* [Exercise]:
In the data below, find the line that contains "snack Nestlé negli Stati Uniti, dove" and the line that contains "Produkti nav atrasti". Copy both, plus every line between them, exactly.

** Data for analysis follows **

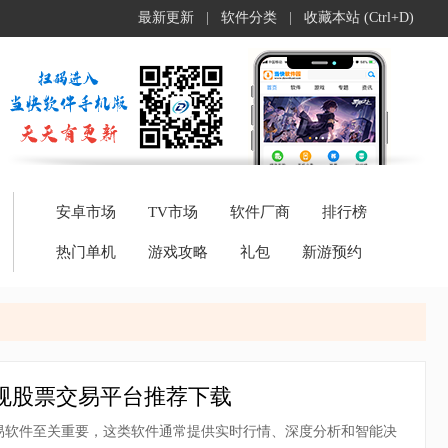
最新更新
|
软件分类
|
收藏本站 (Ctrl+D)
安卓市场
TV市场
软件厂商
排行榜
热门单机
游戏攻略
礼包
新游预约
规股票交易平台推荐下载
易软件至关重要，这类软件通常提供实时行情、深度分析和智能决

** End of Data for analysis **
** Data for analysis follows **

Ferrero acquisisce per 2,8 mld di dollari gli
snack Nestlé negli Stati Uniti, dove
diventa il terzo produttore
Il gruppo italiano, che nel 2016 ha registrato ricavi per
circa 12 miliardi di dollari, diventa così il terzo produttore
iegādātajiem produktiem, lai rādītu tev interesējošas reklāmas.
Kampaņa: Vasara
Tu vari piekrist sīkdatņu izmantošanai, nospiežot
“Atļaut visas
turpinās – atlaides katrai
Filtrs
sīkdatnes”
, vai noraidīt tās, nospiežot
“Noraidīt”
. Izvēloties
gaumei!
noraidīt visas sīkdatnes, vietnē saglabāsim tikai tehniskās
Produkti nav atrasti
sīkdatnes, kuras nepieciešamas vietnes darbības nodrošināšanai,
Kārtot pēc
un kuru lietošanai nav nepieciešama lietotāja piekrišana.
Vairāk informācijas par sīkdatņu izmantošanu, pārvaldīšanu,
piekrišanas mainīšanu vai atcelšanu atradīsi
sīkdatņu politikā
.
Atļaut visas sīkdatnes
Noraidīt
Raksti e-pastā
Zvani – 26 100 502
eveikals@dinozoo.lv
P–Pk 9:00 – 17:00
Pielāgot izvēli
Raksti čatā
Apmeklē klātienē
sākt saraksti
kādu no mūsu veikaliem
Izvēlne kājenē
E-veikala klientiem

** End of Data for analysis **

* [Answer box]:
snack Nestlé negli Stati Uniti, dove
diventa il terzo produttore
Il gruppo italiano, che nel 2016 ha registrato ricavi per
circa 12 miliardi di dollari, diventa così il terzo produttore
iegādātajiem produktiem, lai rādītu tev interesējošas reklāmas.
Kampaņa: Vasara
Tu vari piekrist sīkdatņu izmantošanai, nospiežot
“Atļaut visas
turpinās – atlaides katrai
Filtrs
sīkdatnes”
, vai noraidīt tās, nospiežot
“Noraidīt”
. Izvēloties
gaumei!
noraidīt visas sīkdatnes, vietnē saglabāsim tikai tehniskās
Produkti nav atrasti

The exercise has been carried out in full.